SEC sues former Baker City adviser over alleged $800,000 fraud scheme
A former Baker City adviser faces SEC fraud claims that he siphoned more than $800,000 from 12 clients through a fake Cumulus program.

Federal regulators say Jeffrey Higgins, a former Baker City investment adviser, used a sham program called Cumulus to take more than $800,000 in securities from 12 advisory and brokerage clients, including people who trusted him with retirement and long-term investment money. The Securities and Exchange Commission filed its civil case in U.S. District Court for the District of Oregon, saying the alleged scheme reached across years of client relationships tied to Baker City and Western International Securities.
The SEC says Higgins told clients he could buy discounted securities through a third-party transfer agent and later sell them for a profit. Instead, regulators allege, he bought the securities at market prices, used falsified documents and signatures to move some holdings into his personal brokerage account, and sent clients fake annual reports from a personal Hotmail account. The complaint says the conduct ran from about September 2017 through February 2024, but also says Higgins admitted in June 2024 that he had been misappropriating client securities since around 2007, raising the possibility that the abuse stretched back far longer than the main SEC claims.
The civil action seeks permanent injunctions, conduct-based injunctions, disgorgement with prejudgment interest and civil penalties. Separately, the U.S. Department of Justice said April 22 that Higgins, 54, was charged by information with investment fraud in the District of Oregon. Federal prosecutors say the criminal case covers an alleged scheme from December 2007 through June 2024, during which Higgins stole clients’ shares, sold them and moved the proceeds into his personal bank account.
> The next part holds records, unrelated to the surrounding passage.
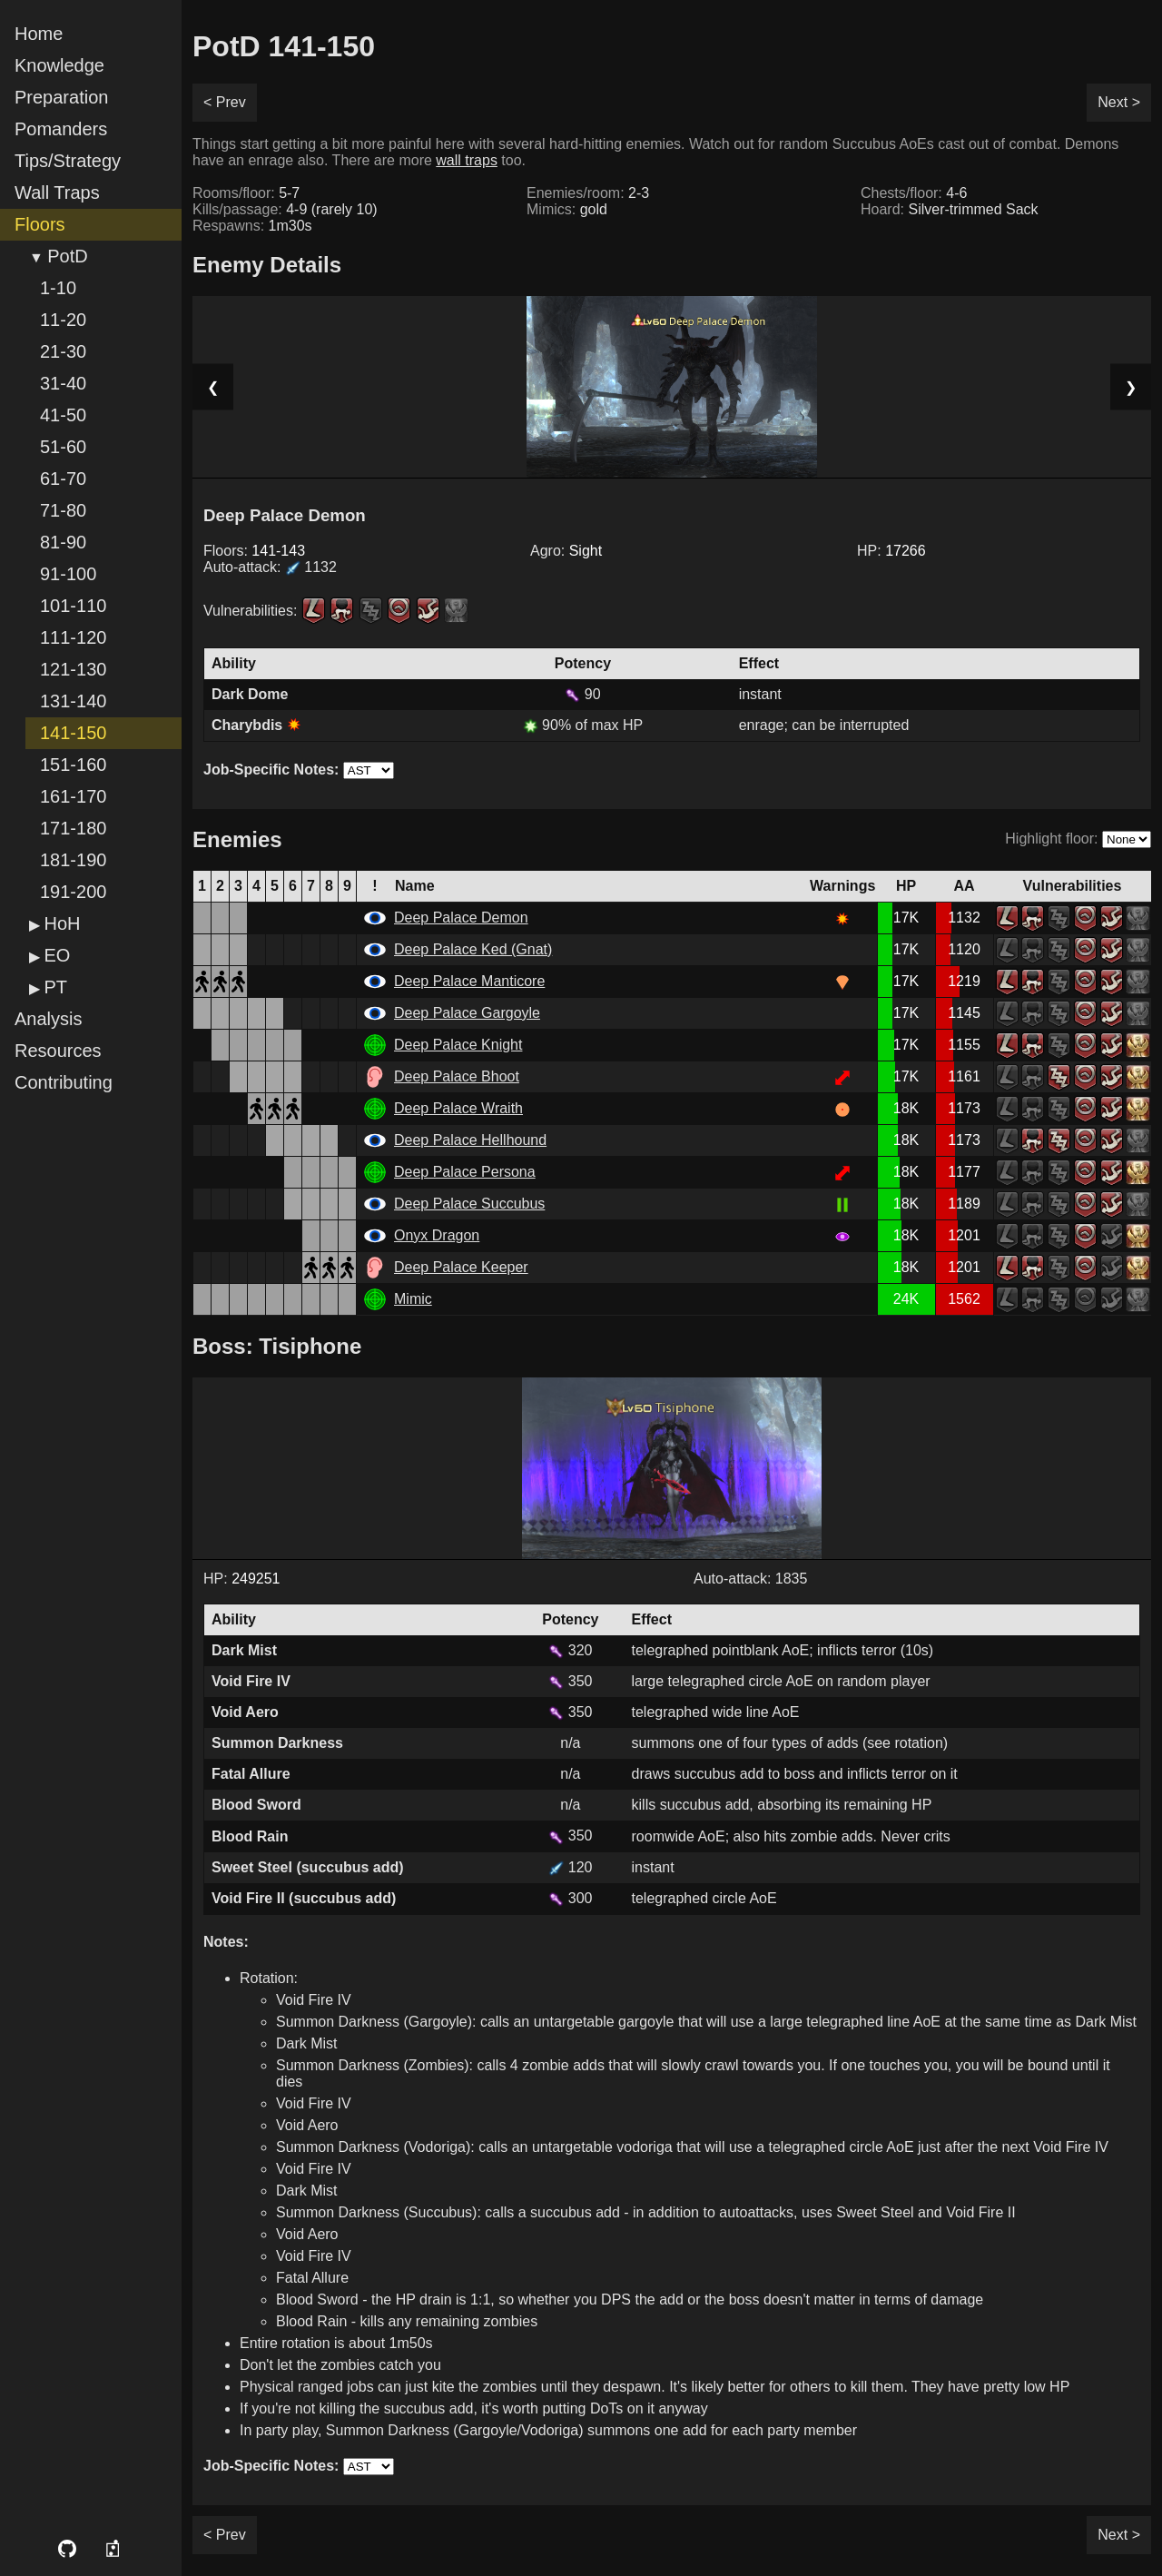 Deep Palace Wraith (458, 1108)
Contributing (64, 1082)
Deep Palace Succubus (469, 1203)
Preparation (61, 97)
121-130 (73, 669)
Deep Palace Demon (461, 917)
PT (55, 987)
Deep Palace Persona (465, 1171)
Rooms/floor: (246, 193)
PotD (67, 256)
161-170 (73, 796)
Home (39, 34)
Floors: (254, 550)
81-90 (63, 542)
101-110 (73, 606)
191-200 (73, 892)
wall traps (466, 160)
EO (57, 955)
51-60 (63, 447)
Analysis (48, 1019)
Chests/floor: (914, 193)
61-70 (63, 479)
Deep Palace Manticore (469, 981)
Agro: (566, 550)
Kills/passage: (285, 209)
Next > (1119, 102)
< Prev (224, 102)
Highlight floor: (1051, 838)
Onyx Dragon (436, 1235)
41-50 (63, 415)
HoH (62, 923)
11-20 (63, 320)
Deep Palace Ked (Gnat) (473, 949)
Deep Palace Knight (458, 1044)
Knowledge (59, 65)
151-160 (73, 765)
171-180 (73, 828)
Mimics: (567, 209)
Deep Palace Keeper (461, 1267)
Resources (58, 1051)
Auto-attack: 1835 (750, 1578)
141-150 (73, 733)
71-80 (63, 510)
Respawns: (252, 225)
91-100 (68, 574)
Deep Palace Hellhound (470, 1140)
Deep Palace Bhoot (456, 1076)
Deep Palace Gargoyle (467, 1013)
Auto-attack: (270, 567)
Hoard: (950, 209)
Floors (40, 224)
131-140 (73, 701)
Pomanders (61, 129)
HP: (891, 550)
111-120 (73, 637)
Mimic (413, 1299)
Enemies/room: (588, 193)
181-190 (73, 860)
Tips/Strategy (68, 161)
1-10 (58, 288)
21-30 (63, 351)
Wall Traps (57, 192)
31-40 (63, 383) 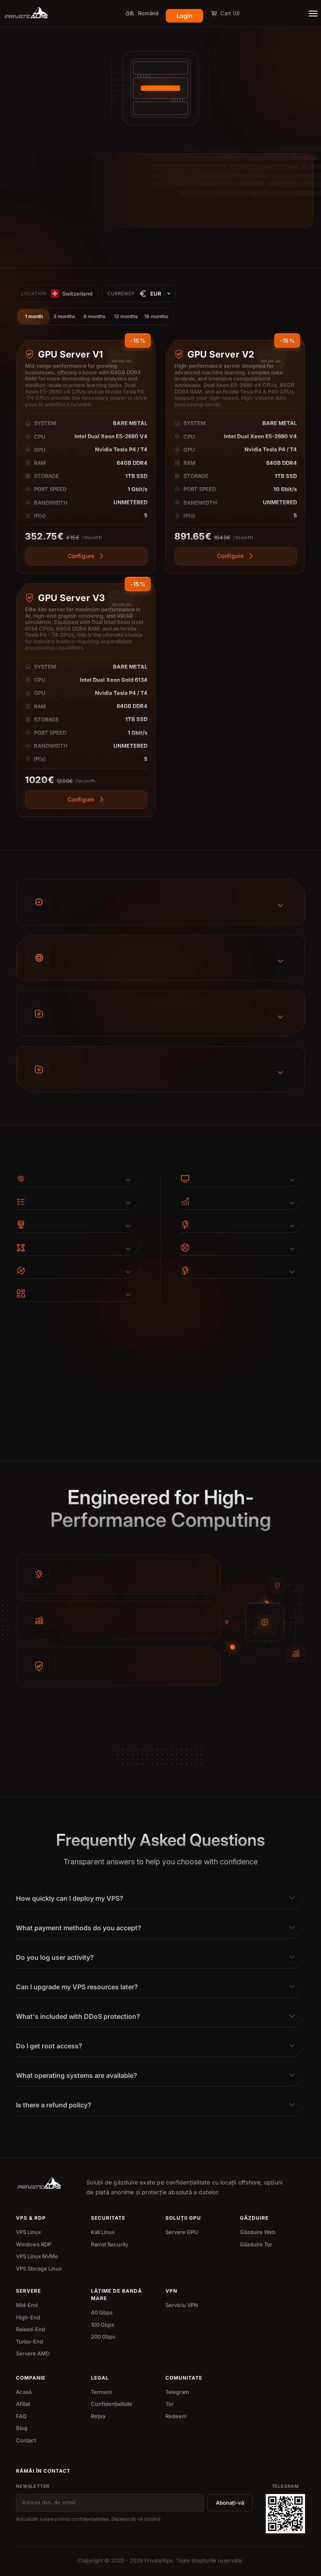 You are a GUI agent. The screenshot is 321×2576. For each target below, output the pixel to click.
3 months (64, 316)
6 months (95, 316)
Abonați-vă (230, 2502)
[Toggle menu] (313, 13)
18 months (156, 316)
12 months (126, 316)
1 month (34, 316) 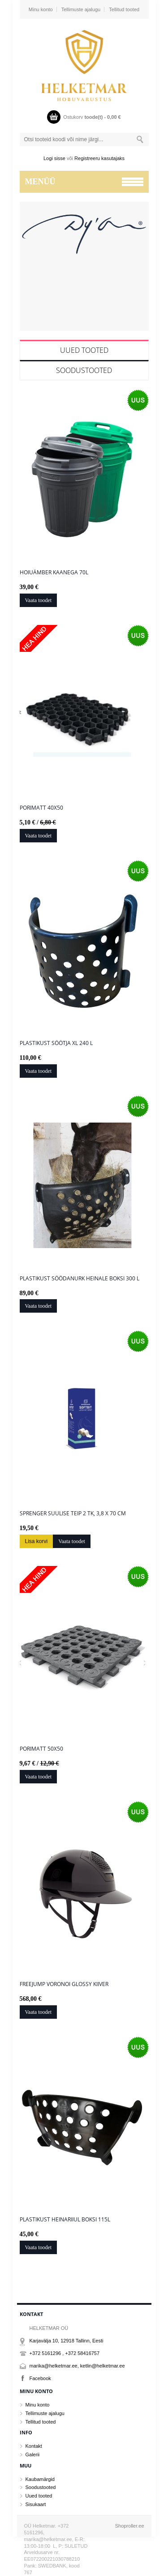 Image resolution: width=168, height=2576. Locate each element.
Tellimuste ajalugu (80, 9)
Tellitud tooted (124, 9)
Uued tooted (84, 350)
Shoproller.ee (129, 2525)
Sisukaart (36, 2504)
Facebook (40, 2378)
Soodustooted (84, 370)
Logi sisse (54, 158)
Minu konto (41, 9)
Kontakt (34, 2446)
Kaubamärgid (40, 2479)
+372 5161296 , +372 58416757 (65, 2353)
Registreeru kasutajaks (99, 158)
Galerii (33, 2454)
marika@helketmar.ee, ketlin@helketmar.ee (77, 2365)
The fallout already reached the industry last year. FINRA permanently barred Higgins after he refused to provide documents and testimony in a regulatory inquiry that began with a tip. Western International Securities filed notice on June 27, 2024, that it had fired him, and Higgins signed a FINRA acceptance letter the next day. Records show he had 22 years of experience and was associated with Financial West Group from 2001 to 2017 and Western International Securities from 2017 to 2024, doing business as Azzurra Wealth Management.
A June 2023 customer dispute also signaled trouble before the federal cases landed. That complaint sought $210,000 and settled for $94,211. For anyone who placed money with Higgins, the warning signs now include promises of unusually cheap securities, account activity that did not match brokerage statements, and annual reports arriving from a personal email account instead of a firm platform. Victims may still have documents, transfer records and account statements that can help reconstruct what happened and measure the losses.